Effect of different antiretroviral drug regimens on body fat distribution of HIV-infected South African women

29 Nov 2019

No African studies have examined the effect of first-line nonnucleoside reverse transcriptase inhibitor (NNRTI)-based and second-line protease inhibitor (PI)-based antiretroviral therapy (ART) on body composition. We compared body composition in HIV-infected black South African women receiving NNRTI-based ART (ART1, n=344), PI-based ART (ART2, n=91), and those not on ART (ART-naive, n=309). Accordingly, body composition was measured using dual energy x-ray absorptiometry (DXA) and anthropometry in a cross-sectional study. Despite similar body mass index (BMI), ART1 and ART2 had greater central fat mass (FM) [median (IQR): 44.2 (39.4-50.1) and 46.9 (39.3-52.8) vs. 41.1 (36.3-45.2) %FM, p<0.01] and less leg FM [41.2 (34.8-45.8) and 40.2 (32.9-45.7) vs. 43.9 (39.3-48.1) %FM, p<0.01] than ART-naive women. Within ART1, waist:hip was greater [0.87 (0.81-0.92) vs. 0.84 (0.78-0.89), p=0.006], while calf skinfold was lower [15.2 (9.4-21.5) vs. 17.4 (12.0-23.6) mm, p=0.033] in women receiving efavirenz compared to nevirapine. ART2 had a greater waist:hip, and abdominal, subscapular, and suprailiac skinfolds than ART1 (p<0.05).

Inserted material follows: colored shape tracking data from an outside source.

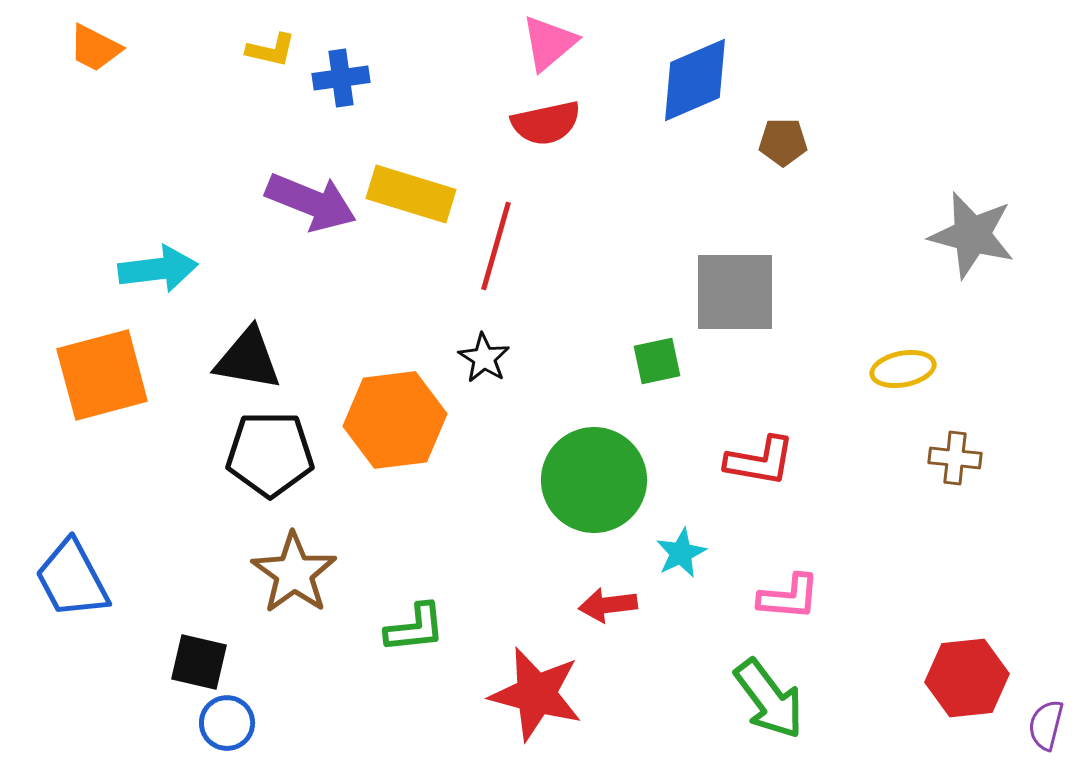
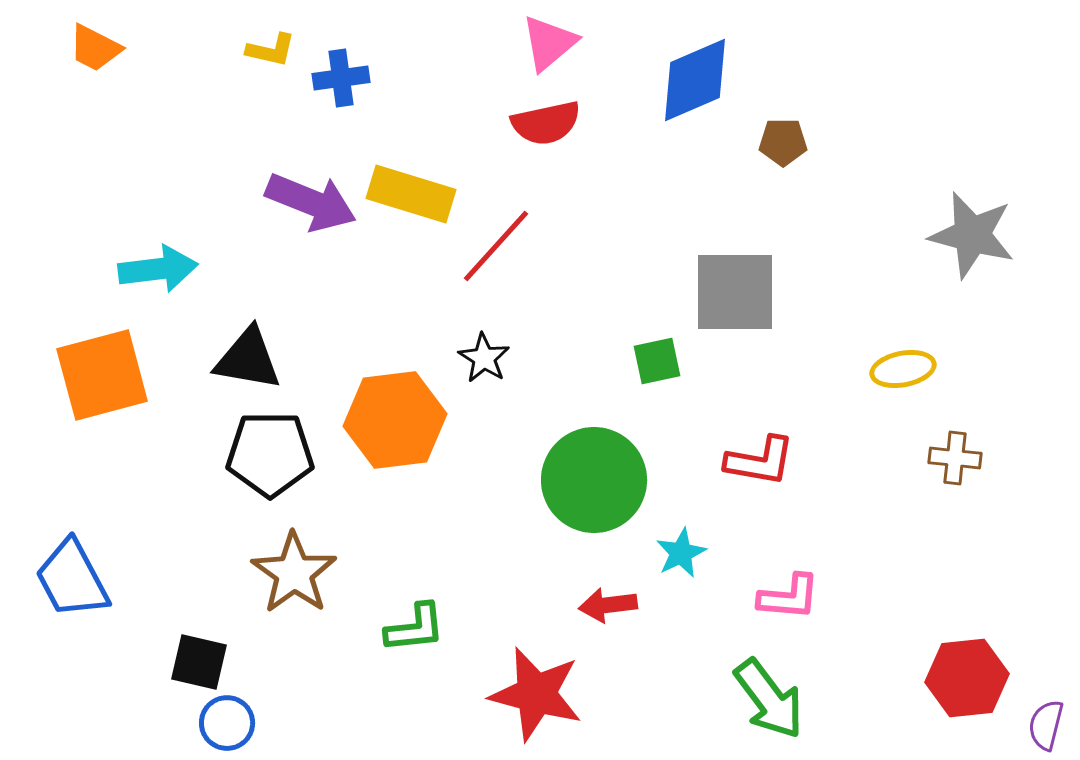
red line: rotated 26 degrees clockwise
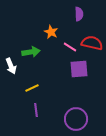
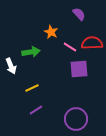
purple semicircle: rotated 40 degrees counterclockwise
red semicircle: rotated 15 degrees counterclockwise
purple line: rotated 64 degrees clockwise
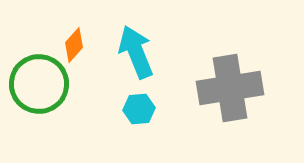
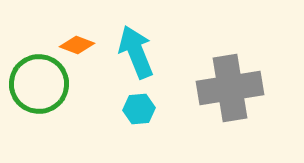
orange diamond: moved 3 px right; rotated 68 degrees clockwise
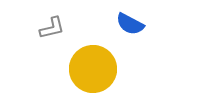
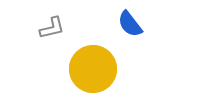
blue semicircle: rotated 24 degrees clockwise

After adjusting for time on d4T (stavudine), ART2 had greater body fat than ART1 (p<0.05). With increasing time on d4T, the decrease in leg fat (%FM) was higher in ART1 than ART2 (p=0.012, for time?treatment effect). A similar interaction was reported for total time on ART treatment (p=0.002 for time?treatment effect). In conclusion, ART was associated with increased central fat and reduced peripheral fat. Changing to a PI-based regimen in ART2, which also substitutes stavudine with zidovudine, partially reversed the peripheral fat loss observed on ART1.